ChaoWangJostEntropyEstimator

ChaoWangJostEntropyEstimator#

class infomeasure.estimators.entropy.ChaoWangJostEntropyEstimator(*args, **kwargs)[source]

Bases: DiscreteHEstimator

Advanced bias-corrected Shannon entropy estimator using coverage estimation.

The Chao-Wang-Jost estimator provides improved entropy estimates for incomplete sampling scenarios by accounting for unobserved species through sophisticated statistical corrections. This estimator is particularly valuable when dealing with ecological data, text analysis, or any discrete distribution where the sample may not capture all possible outcomes.
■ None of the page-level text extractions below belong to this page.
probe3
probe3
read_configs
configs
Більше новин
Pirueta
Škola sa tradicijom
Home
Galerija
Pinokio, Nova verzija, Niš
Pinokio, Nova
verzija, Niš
The Chao-Wang-Jost estimator addresses the systematic underestimation of entropy in finite samples by applying sophisticated statistical corrections. Through coverage estimation using singleton and doubleton counts, it provides reliable entropy estimates even with small or incomplete samples. Based on species accumulation theory and Good-Turing estimation principles, this approach is particularly valuable when the sample doesn’t capture all possible outcomes, such as in ecological diversity studies with incomplete species sampling or text analysis where vocabulary may be incompletely observed. The estimator is especially useful when standard entropy estimators show systematic bias due to sample size limitations.
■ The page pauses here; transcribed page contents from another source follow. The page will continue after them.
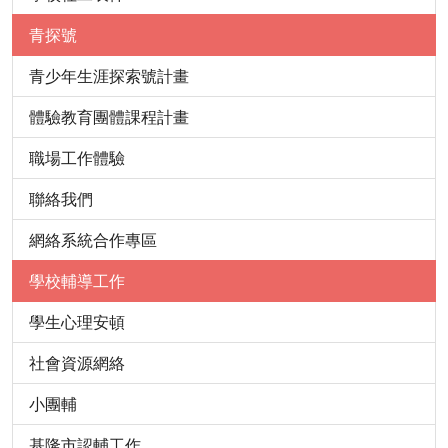
青探號
青少年生涯探索號計畫
體驗教育團體課程計畫
職場工作體驗
聯絡我們
網絡系統合作專區
學校輔導工作
學生心理安頓
社會資源網絡
小團輔
基隆市認輔工作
Standard entropy estimators often underestimate diversity in finite samples, especially when the sampling is incomplete. This estimator overcomes this limitation by leveraging information from rare species (singletons and doubletons) to estimate sample coverage and correct for unobserved species. The theoretical foundation in species accumulation curves and Good-Turing frequency estimation provide a robust statistical framework for addressing sampling bias issues.

Mathematical Foundation:

The estimator combines observed entropy with a correction term based on coverage estimation:

\[\hat{H}_{\text{CWJ}} = \sum_{1 \leq n_i \leq N-1} \frac{n_i}{N} \left(\sum_{k=n_i}^{N-1} \frac{1}{k} \right) + \frac{f_1}{N} (1 - A)^{-N + 1} \left\{ - \log(A) - \sum_{r=1}^{N-1} \frac{1}{r} (1 - A)^r \right\}\]
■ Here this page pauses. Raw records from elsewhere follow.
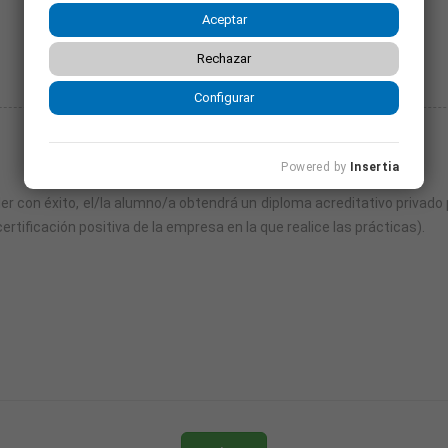
Aceptar
Rechazar
Configurar
Seguir leyendo
Powered by
Insertia
nder con éxito, el/la alumno/a obtendrá un diploma acreditativo privado 
certificación positiva de la empresa en la que realice las prácticas).
Salud.
a.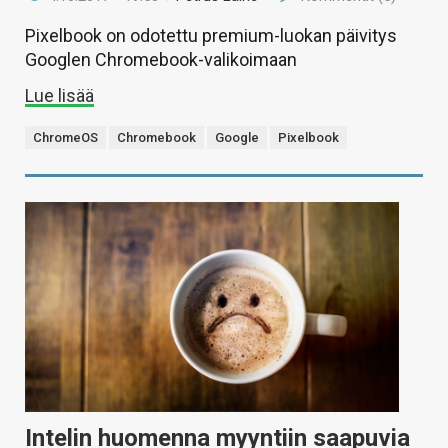
Pixelbook on odotettu premium-luokan päivitys
Googlen Chromebook-valikoimaan
Lue lisää
ChromeOS
Chromebook
Google
Pixelbook
Intelin huomenna myyntiin saapuvia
where the coverage parameter \(A\) is estimated as:

\[\begin{split}A = \begin{cases} \frac{2 f_2}{(N-1) f_1 + 2 f_2} \, & \text{if} \, f_2 > 0 \\ \frac{2}{(N-1)(f_1 - 1) + 2} \, & \text{if} \, f_2 = 0, \; f_1 \neq 0 \\ 1, & \text{if} \, f_1 = f_2 = 0 \end{cases}\end{split}\]

Here, \(f_1\) represents the number of singletons (species observed exactly once) and \(f_2\) the number of doubletons (species observed exactly twice) in the sample [CWJ13].

Attributes:

*dataarray_like: The data used to estimate the entropy.

See also

infomeasure.estimators.functional.entropy: Functional interface for entropy calculation
infomeasure.estimators.entropy.discrete.DiscreteEntropyEstimator: Standard maximum likelihood entropy estimator

Notes

The algorithm is adapted from the entropart R library [MH15]
The correction becomes negligible when samples are complete (\(f_1 = f_2 = 0\))

Examples

>>> import infomeasure as im
>>>
>>> # Basic usage with incomplete sampling scenario
>>> data = [1, 1, 2, 3, 4, 5]  # Many singletons suggest incomplete sampling
>>> h_cwj = im.entropy(data, approach="chao_wang_jost", base=2)
>>> h_standard = im.entropy(data, approach="discrete", base=2)
>>> print(f"Chao-Wang-Jost: {h_cwj:.3f} bits")
Chao-Wang-Jost: 3.635 bits
>>> print(f"Standard: {h_standard:.3f} bits")
Standard: 2.252 bits
>>>
>>> # Ecological diversity example
>>> species_counts = [1, 1, 1, 2, 2, 3, 5, 8]  # Species abundance data
>>> diversity = im.entropy(species_counts, approach="cwj", base="e")
>>> print(f"Species diversity: {diversity:.3f} nats")
Species diversity: 2.054 nats